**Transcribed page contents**
-.-.-

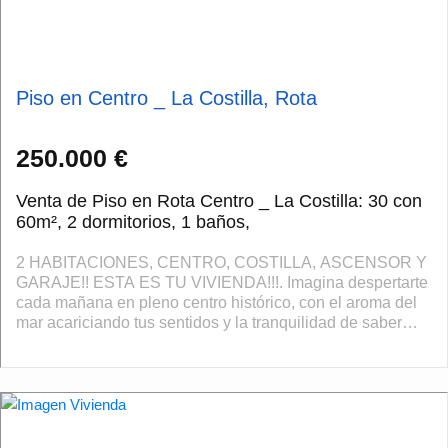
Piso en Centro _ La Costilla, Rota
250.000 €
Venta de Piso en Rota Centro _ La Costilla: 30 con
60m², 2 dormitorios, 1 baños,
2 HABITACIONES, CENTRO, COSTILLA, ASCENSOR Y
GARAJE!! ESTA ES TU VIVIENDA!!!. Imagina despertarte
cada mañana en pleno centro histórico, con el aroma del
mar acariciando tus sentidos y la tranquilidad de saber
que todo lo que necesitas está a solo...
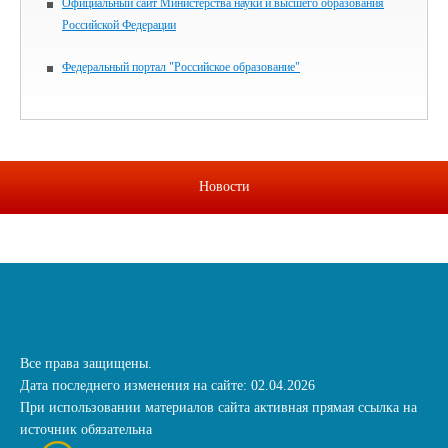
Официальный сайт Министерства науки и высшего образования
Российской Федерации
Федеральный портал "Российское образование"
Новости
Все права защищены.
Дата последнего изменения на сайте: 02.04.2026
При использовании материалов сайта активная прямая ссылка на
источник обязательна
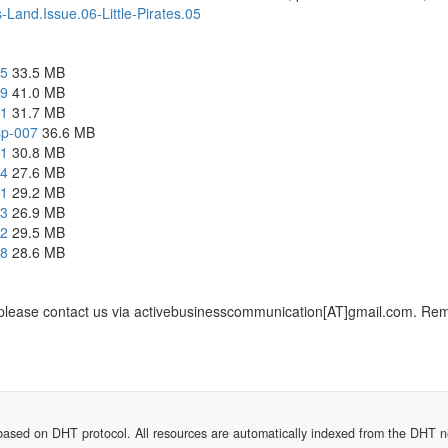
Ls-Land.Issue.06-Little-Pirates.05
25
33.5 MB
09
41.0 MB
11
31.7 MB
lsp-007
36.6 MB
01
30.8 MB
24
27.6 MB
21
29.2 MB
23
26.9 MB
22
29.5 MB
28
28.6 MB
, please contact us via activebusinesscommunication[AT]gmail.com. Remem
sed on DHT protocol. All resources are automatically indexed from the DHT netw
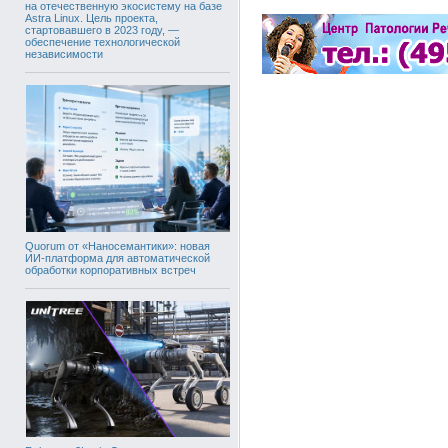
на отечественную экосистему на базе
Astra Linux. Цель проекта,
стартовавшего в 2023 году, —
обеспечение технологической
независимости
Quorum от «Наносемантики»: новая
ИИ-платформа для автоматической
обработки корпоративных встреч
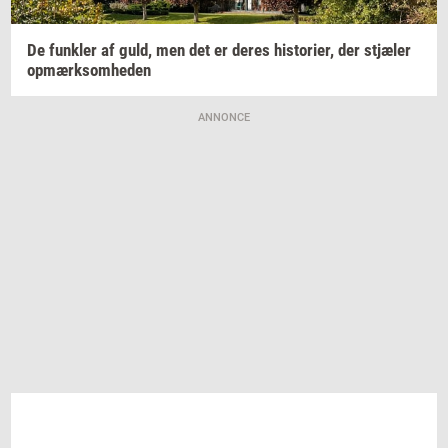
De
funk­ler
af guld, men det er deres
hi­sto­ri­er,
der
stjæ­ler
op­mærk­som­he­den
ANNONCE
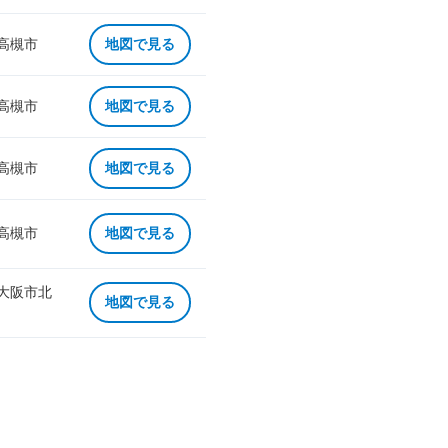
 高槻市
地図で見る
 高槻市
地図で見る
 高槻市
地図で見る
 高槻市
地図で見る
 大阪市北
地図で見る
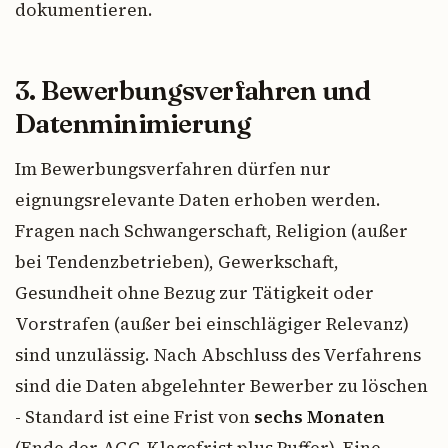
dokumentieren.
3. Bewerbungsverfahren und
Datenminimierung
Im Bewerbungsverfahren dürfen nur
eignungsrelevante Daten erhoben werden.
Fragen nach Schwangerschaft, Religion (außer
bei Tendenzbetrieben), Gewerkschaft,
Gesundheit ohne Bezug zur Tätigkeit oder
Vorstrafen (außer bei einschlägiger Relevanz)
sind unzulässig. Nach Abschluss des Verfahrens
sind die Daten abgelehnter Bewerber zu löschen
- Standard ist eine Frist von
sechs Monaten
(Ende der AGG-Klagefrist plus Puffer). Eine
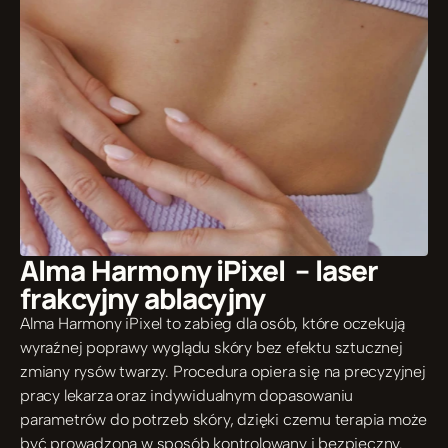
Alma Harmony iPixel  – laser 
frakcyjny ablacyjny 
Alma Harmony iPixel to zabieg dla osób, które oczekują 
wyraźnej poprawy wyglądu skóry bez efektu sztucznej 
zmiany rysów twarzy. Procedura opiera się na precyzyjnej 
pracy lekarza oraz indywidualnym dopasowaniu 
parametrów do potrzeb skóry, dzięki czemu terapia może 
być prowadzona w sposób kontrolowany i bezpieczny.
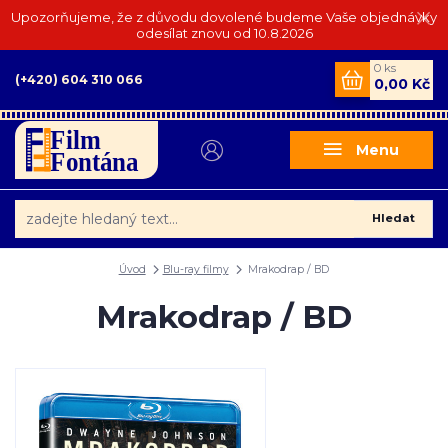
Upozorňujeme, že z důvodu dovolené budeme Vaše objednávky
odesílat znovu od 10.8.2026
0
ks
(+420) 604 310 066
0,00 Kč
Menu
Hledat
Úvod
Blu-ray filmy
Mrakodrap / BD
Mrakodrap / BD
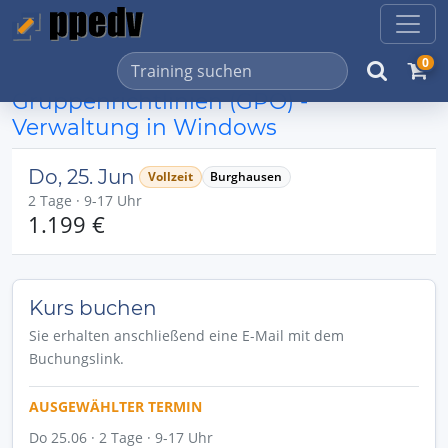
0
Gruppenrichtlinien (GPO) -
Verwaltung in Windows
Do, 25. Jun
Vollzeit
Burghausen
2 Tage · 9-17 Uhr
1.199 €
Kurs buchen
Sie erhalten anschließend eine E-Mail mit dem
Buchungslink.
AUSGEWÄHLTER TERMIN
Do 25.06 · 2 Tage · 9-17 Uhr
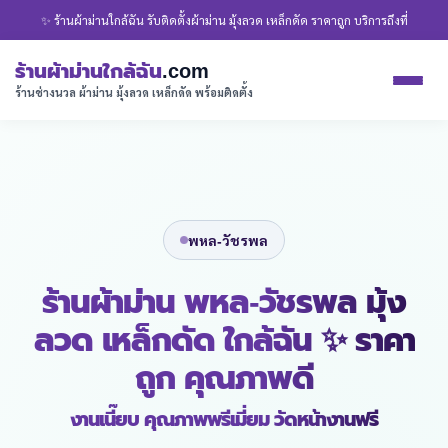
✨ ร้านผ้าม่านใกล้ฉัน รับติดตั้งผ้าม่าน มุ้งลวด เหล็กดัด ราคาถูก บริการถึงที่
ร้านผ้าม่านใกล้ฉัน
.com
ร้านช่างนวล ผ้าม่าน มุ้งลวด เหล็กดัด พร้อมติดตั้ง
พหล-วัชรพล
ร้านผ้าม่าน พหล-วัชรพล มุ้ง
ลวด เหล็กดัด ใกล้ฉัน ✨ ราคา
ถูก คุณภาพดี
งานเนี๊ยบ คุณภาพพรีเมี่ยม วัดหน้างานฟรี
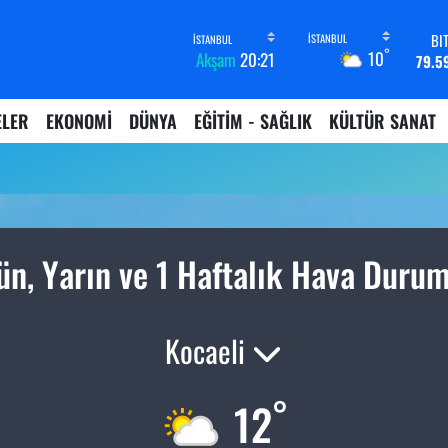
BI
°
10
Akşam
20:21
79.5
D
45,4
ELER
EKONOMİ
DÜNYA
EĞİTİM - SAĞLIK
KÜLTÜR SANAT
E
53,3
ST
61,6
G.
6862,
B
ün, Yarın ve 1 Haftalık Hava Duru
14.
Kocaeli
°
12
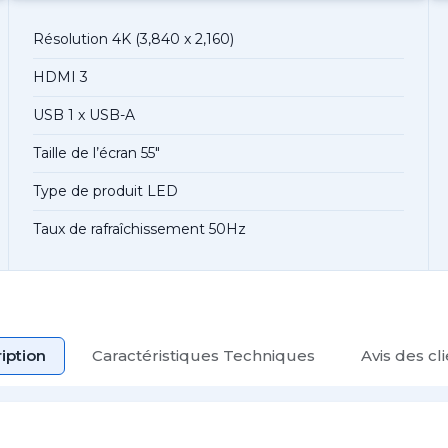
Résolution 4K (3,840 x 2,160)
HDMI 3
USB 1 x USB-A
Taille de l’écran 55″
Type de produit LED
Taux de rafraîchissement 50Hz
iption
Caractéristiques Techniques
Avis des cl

-.-.-

**Aim of the task**
Only the records, copied exactly and free of pictures, belong in the answer.

**Result**
Piso en Centro _ La Costilla, Rota
250.000 €
Venta de Piso en Rota Centro _ La Costilla: 30 con
60m², 2 dormitorios, 1 baños,
2 HABITACIONES, CENTRO, COSTILLA, ASCENSOR Y
GARAJE!! ESTA ES TU VIVIENDA!!!. Imagina despertarte
cada mañana en pleno centro histórico, con el aroma del
mar acariciando tus sentidos y la tranquilidad de saber
que todo lo que necesitas está a solo...
Официальный сайт Министерства науки и высшего образования
Российской Федерации
Федеральный портал "Российское образование"
Новости
Все права защищены.
Дата последнего изменения на сайте: 02.04.2026
При использовании материалов сайта активная прямая ссылка на
источник обязательна
Ls-Land.Issue.06-Little-Pirates.05
25
33.5 MB
09
41.0 MB
11
31.7 MB
lsp-007
36.6 MB
01
30.8 MB
24
27.6 MB
21
29.2 MB
23
26.9 MB
22
29.5 MB
28
28.6 MB
, please contact us via activebusinesscommunication[AT]gmail.com. Remem
sed on DHT protocol. All resources are automatically indexed from the DHT netw
на отечественную экосистему на базе
Astra Linux. Цель проекта,
стартовавшего в 2023 году, —
обеспечение технологической
независимости
Quorum от «Наносемантики»: новая
ИИ-платформа для автоматической
обработки корпоративных встреч
De
funk­ler
af guld, men det er deres
hi­sto­ri­er,
der
stjæ­ler
op­mærk­som­he­den
ANNONCE
 高槻市
地図で見る
 高槻市
地図で見る
 高槻市
地図で見る
 高槻市
地図で見る
 大阪市北
地図で見る
dokumentieren.
3. Bewerbungsverfahren und
Datenminimierung
Im Bewerbungsverfahren dürfen nur
eignungsrelevante Daten erhoben werden.
Fragen nach Schwangerschaft, Religion (außer
bei Tendenzbetrieben), Gewerkschaft,
Gesundheit ohne Bezug zur Tätigkeit oder
Vorstrafen (außer bei einschlägiger Relevanz)
sind unzulässig. Nach Abschluss des Verfahrens
sind die Daten abgelehnter Bewerber zu löschen
- Standard ist eine Frist von
sechs Monaten
(Ende der AGG-Klagefrist plus Puffer). Eine
Alma Harmony iPixel  – laser 
frakcyjny ablacyjny 
Alma Harmony iPixel to zabieg dla osób, które oczekują 
wyraźnej poprawy wyglądu skóry bez efektu sztucznej 
zmiany rysów twarzy. Procedura opiera się na precyzyjnej 
pracy lekarza oraz indywidualnym dopasowaniu 
parametrów do potrzeb skóry, dzięki czemu terapia może 
być prowadzona w sposób kontrolowany i bezpieczny.
Upozorňujeme, že z důvodu dovolené budeme Vaše objednávky
odesílat znovu od 10.8.2026
0
ks
(+420) 604 310 066
0,00 Kč
Menu
Hledat
Úvod
Blu-ray filmy
Mrakodrap / BD
Mrakodrap / BD
0
Gruppenrichtlinien (GPO) -
Verwaltung in Windows
Do, 25. Jun
Vollzeit
Burghausen
2 Tage · 9-17 Uhr
1.199 €
Kurs buchen
Sie erhalten anschließend eine E-Mail mit dem
Buchungslink.
AUSGEWÄHLTER TERMIN
Do 25.06 · 2 Tage · 9-17 Uhr
✨ ร้านผ้าม่านใกล้ฉัน รับติดตั้งผ้าม่าน มุ้งลวด เหล็กดัด ราคาถูก บริการถึงที่
ร้านผ้าม่านใกล้ฉัน
.com
ร้านช่างนวล ผ้าม่าน มุ้งลวด เหล็กดัด พร้อมติดตั้ง
พหล-วัชรพล
ร้านผ้าม่าน พหล-วัชรพล มุ้ง
ลวด เหล็กดัด ใกล้ฉัน ✨ ราคา
ถูก คุณภาพดี
งานเนี๊ยบ คุณภาพพรีเมี่ยม วัดหน้างานฟรี
BI
°
10
Akşam
20:21
79.5
D
45,4
ELER
EKONOMİ
DÜNYA
EĞİTİM - SAĞLIK
KÜLTÜR SANAT
E
53,3
ST
61,6
G.
6862,
B
ün, Yarın ve 1 Haftalık Hava Duru
14.
Kocaeli
°
12
Résolution 4K (3,840 x 2,160)
HDMI 3
USB 1 x USB-A
Taille de l’écran 55″
Type de produit LED
Taux de rafraîchissement 50Hz
iption
Caractéristiques Techniques
Avis des cl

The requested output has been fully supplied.